WORK REQUEST
Please report how many lines of the listing hold the word "Interviews". Add nothing to the number.

TASK DATA
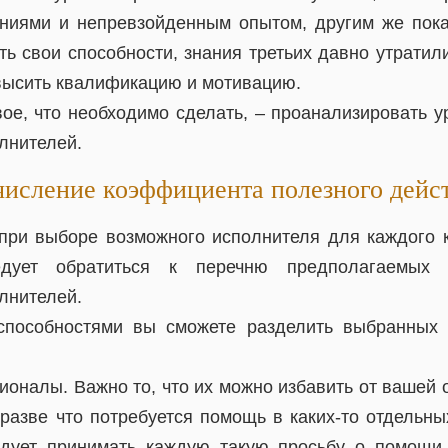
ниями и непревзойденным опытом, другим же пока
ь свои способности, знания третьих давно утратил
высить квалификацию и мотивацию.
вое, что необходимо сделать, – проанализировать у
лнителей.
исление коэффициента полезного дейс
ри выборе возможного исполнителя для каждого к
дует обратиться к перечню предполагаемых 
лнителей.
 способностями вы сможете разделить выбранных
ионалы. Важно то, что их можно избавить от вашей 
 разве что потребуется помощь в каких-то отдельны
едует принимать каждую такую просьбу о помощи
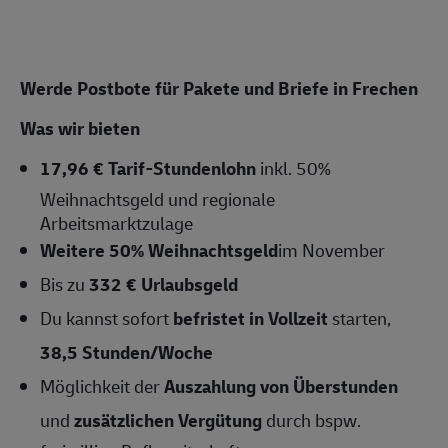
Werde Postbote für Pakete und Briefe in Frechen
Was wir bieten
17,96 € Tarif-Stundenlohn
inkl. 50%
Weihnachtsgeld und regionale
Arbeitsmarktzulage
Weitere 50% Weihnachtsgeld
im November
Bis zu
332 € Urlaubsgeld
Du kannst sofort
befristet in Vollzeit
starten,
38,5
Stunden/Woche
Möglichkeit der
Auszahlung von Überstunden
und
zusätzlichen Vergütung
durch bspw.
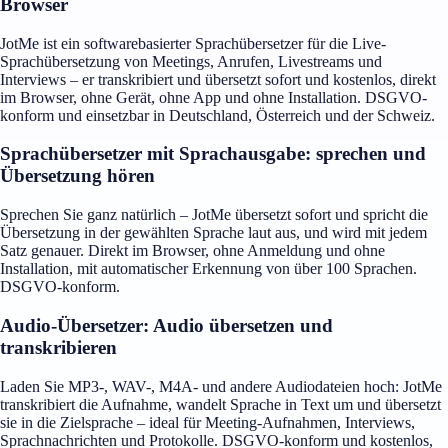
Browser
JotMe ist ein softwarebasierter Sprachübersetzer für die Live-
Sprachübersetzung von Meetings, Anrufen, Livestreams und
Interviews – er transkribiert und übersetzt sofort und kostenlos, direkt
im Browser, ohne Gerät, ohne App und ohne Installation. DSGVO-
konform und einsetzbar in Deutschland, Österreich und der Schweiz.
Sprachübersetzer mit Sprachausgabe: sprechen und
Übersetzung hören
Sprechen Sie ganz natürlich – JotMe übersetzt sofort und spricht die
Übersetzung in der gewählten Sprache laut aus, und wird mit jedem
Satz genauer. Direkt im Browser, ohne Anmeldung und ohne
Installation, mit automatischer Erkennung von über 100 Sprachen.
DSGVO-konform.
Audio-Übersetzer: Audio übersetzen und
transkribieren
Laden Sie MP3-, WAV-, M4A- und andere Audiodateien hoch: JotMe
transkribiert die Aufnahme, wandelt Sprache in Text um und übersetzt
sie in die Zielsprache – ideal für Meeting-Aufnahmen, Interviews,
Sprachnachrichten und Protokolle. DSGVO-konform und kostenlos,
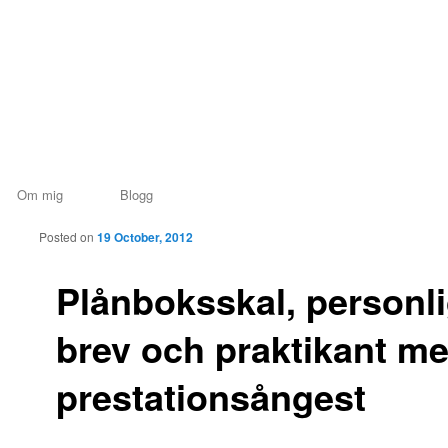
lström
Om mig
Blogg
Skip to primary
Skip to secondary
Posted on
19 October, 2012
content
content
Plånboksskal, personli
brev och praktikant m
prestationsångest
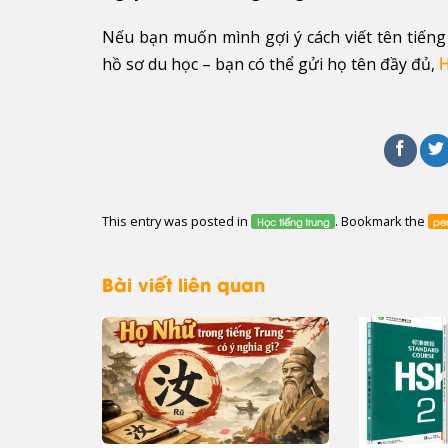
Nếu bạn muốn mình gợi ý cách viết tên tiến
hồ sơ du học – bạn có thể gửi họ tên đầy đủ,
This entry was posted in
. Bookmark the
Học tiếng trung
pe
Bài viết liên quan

WRITTEN SOLUTION
2